◆ **How to complete this task**
Images embedded in the records are excluded; print everything else exactly as given.

◆ **Data for review**
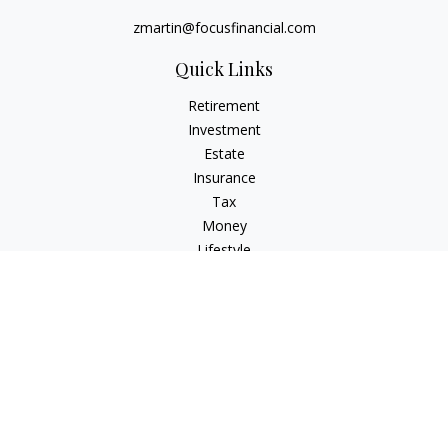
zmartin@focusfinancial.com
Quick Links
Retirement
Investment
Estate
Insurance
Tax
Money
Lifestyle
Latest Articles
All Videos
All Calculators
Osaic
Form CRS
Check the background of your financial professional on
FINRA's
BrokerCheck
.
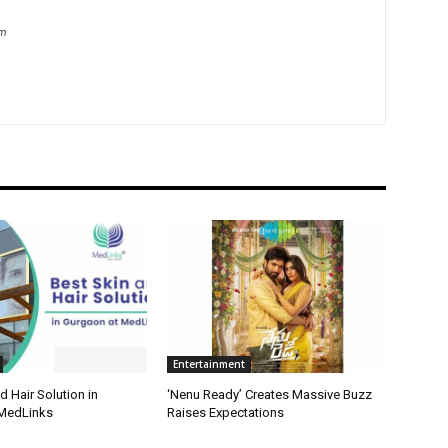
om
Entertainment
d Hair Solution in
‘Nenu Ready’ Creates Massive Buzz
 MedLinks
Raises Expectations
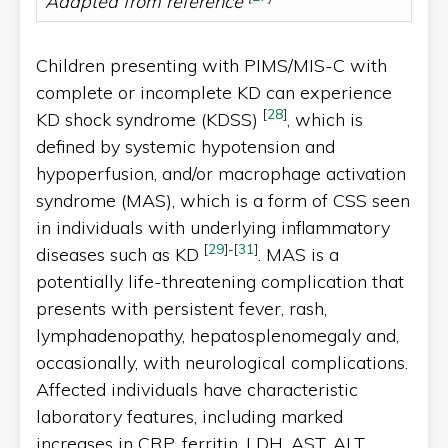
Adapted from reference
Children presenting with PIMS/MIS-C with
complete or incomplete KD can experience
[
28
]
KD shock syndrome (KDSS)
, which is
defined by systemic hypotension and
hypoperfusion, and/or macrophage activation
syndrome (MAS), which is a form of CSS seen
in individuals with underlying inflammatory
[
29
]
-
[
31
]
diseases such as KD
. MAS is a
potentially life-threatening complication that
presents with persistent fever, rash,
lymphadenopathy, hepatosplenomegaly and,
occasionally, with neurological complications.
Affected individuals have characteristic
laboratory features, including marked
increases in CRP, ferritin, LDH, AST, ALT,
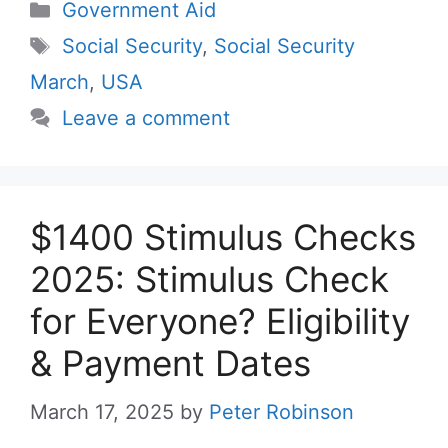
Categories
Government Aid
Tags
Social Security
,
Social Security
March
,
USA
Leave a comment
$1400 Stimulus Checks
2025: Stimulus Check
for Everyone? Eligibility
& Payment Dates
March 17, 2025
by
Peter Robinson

◆ **Exercise result**
zmartin@focusfinancial.com
Quick Links
Retirement
Investment
Estate
Insurance
Tax
Money
Lifestyle
Latest Articles
All Videos
All Calculators
Osaic
Form CRS
Check the background of your financial professional on
FINRA's
BrokerCheck
.
om
Entertainment
d Hair Solution in
‘Nenu Ready’ Creates Massive Buzz
 MedLinks
Raises Expectations
Adapted from reference
Children presenting with PIMS/MIS-C with
complete or incomplete KD can experience
[
28
]
KD shock syndrome (KDSS)
, which is
defined by systemic hypotension and
hypoperfusion, and/or macrophage activation
syndrome (MAS), which is a form of CSS seen
in individuals with underlying inflammatory
[
29
]
-
[
31
]
diseases such as KD
. MAS is a
potentially life-threatening complication that
presents with persistent fever, rash,
lymphadenopathy, hepatosplenomegaly and,
occasionally, with neurological complications.
Affected individuals have characteristic
laboratory features, including marked
increases in CRP, ferritin, LDH, AST, ALT,
Categories
Government Aid
Tags
Social Security
,
Social Security
March
,
USA
Leave a comment
$1400 Stimulus Checks
2025: Stimulus Check
for Everyone? Eligibility
& Payment Dates
March 17, 2025
by
Peter Robinson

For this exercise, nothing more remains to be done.